_Assigned task_: What is the count of lines in the records that include "leche"? Reply with that number alone.

_Material provided_:
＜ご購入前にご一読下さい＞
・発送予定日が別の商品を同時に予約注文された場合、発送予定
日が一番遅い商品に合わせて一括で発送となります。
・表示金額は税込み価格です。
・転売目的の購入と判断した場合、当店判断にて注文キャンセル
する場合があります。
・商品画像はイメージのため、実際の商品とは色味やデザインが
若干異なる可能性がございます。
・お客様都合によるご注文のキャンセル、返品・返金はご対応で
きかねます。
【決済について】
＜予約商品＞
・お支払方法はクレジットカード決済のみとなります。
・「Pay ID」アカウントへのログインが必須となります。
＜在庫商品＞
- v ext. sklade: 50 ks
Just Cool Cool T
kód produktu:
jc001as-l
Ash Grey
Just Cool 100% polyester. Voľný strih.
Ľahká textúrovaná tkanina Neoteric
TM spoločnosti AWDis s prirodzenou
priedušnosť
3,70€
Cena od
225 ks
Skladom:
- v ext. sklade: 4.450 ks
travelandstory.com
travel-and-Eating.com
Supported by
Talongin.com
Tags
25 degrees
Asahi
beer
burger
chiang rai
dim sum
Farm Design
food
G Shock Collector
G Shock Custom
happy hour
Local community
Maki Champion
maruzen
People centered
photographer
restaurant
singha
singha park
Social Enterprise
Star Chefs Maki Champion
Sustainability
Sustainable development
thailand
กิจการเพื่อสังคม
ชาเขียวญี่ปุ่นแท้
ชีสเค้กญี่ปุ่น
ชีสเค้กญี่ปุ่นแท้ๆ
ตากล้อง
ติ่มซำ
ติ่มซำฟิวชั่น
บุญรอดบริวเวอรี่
...
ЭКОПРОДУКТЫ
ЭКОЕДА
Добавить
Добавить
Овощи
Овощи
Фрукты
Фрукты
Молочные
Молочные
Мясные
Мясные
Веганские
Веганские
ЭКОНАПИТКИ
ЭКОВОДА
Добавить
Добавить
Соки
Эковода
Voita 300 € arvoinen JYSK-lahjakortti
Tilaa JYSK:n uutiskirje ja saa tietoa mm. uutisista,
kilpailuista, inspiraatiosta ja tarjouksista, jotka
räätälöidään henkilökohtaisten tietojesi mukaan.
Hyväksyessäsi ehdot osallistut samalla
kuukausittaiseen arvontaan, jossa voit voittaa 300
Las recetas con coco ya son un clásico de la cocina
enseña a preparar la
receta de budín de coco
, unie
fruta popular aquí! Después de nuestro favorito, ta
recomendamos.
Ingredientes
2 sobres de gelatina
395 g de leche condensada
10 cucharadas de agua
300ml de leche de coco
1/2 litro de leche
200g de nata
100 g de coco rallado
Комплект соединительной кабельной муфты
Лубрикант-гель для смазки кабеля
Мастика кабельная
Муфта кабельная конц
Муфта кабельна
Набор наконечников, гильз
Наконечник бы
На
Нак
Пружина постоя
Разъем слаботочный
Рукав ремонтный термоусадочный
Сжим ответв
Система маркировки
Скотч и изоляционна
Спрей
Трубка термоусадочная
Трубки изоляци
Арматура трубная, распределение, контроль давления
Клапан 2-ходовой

_Task output_: 3